The Need
Inflammatory diseases are major threats to human health and are associated with significant mortality as well as costs for society. According to the World Health Organization (WHO) three out of five people die because of chronic inflammatory diseases including diseases such as stroke, chronic respiratory diseases, heart disorders, obesity, cancer, and diabetes. There is a wide range of inflammatory diseases with a high unmet medical need that potentially can be treated with novel drugs based on Thrombin-derived C-terminal peptides, including diseases such as myocardial disease, arthritis, sepsis, ARDS, Behçet’s disease, Crohn’s disease, ulcerative colitis and mucositis.
The Solution
Our primary drug candidate TIM-03, is a designed peptide based on the structure of natural Thrombin-derived C-terminal peptides (TCPs) with potentially broad utility as a treatment for inflammatory diseases. TIM-03, has been optimized for systemic use by locking the peptide in the active form generating a novel peptide with increased potency and stability compared to the natural TCPs. The targeted design, structure, mechanism of action and efficacy of the peptide was published in Nature Communication in 2023 and protected as intellectual property. TIM-03 act very early in the inflammatory cascade and is unique in its ability to balance out inflammation by binding to both the mediators of inflammation and to the receptor for these mediators. In addition, the peptide has anti-microbial activity through electrostatic lytic activity of bacterial cell walls. This multi-mode-of-action open treatment opportunities for TIM-03 within a set of diseases caused and/or driven by bacterial infections.
"We mimic nature's powerful mechanisms in the design of new groundbreaking therapeutics for inflammatory diseases."

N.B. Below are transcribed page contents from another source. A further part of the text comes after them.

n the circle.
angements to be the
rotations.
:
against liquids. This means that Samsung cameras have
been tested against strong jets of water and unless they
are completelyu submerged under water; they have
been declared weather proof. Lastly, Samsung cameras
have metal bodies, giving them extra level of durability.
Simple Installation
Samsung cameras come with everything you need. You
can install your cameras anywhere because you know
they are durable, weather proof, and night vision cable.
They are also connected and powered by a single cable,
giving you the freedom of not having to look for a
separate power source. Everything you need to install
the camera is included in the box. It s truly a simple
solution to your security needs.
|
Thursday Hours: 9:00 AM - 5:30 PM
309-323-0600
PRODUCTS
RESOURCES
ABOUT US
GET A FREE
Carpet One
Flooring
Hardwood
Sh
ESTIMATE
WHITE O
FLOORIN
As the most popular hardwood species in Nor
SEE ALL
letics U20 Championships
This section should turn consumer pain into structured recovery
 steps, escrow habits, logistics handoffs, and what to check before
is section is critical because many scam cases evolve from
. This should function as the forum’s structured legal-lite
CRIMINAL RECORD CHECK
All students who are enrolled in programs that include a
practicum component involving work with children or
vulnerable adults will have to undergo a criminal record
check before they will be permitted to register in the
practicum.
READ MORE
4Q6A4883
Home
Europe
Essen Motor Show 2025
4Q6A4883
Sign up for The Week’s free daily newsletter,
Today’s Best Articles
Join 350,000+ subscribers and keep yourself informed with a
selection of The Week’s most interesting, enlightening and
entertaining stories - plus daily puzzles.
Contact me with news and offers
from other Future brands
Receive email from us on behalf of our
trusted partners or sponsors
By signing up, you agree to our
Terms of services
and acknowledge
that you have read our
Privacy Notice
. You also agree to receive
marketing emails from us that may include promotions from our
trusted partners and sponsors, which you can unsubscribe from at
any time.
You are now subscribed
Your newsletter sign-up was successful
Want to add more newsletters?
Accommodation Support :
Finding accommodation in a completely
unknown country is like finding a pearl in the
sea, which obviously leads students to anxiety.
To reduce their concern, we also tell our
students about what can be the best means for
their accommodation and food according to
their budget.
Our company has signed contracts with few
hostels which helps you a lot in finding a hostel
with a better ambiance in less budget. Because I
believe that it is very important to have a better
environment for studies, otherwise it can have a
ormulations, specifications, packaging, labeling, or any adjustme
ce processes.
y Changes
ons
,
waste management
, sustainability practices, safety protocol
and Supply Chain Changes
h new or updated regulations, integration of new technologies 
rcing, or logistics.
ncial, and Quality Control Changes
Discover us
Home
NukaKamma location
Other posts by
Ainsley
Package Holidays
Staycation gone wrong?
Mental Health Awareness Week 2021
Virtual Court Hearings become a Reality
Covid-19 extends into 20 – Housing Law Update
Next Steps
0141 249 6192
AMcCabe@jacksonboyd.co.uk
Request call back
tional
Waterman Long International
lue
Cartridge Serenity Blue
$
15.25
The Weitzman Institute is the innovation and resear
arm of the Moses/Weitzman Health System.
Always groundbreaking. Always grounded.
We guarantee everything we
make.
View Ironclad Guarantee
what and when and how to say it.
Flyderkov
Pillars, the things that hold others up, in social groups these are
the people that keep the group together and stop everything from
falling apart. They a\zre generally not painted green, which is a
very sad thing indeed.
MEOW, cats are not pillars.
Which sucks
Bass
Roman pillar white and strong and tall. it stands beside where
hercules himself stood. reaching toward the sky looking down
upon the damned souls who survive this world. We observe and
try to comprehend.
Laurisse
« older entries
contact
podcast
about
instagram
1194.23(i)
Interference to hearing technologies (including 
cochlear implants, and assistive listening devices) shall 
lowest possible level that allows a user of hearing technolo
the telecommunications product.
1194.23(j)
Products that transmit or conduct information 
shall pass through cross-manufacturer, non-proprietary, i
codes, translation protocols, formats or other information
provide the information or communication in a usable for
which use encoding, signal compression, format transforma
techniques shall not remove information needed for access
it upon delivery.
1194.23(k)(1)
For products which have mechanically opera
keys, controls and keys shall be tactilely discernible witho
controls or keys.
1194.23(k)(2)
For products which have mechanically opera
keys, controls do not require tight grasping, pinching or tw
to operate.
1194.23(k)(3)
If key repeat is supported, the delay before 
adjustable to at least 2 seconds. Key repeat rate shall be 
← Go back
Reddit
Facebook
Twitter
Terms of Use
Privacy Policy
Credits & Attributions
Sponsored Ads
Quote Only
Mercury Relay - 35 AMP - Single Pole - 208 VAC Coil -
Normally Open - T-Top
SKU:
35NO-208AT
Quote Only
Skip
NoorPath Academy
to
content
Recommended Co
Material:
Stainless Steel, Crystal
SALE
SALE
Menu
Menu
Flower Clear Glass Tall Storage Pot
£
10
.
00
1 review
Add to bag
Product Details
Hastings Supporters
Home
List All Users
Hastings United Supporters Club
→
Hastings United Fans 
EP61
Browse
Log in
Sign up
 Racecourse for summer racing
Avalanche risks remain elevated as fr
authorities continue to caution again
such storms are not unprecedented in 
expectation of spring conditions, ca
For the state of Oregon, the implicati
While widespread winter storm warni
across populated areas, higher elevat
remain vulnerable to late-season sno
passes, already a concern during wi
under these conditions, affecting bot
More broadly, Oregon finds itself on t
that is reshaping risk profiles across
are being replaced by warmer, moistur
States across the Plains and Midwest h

Artur Schmidtchen, MD, Prof. – Founder
Data
TIM-03 has been shown to reduce inflammation both in vitro and in vivo by binding both to the mediators of inflammation (PAMPs and DAMPs) released during injury and infections, and to the receptors (CD14) for these mediators on innate immune cells.
TIM-03 binds CD14
TIM-03 binds endotoxins
TIM-03 reduces cytokine release in vivo.
TIM-03 abrogates the upregulation of inflammatory genes in vivo. Heatmap of core enriched genes.
IPR
TIM-03 has been optimized through modification, and its design, structure, and composition of matter are protected by recently filed patent applications that, once approved, will protect the asset at least until the 2040s. The strategy includes filing patent applications in major pharmaceutical markets such as the U.S., Europe, China, Canada, and Australia, with plans to further extend the patent portfolio both geographically and temporally.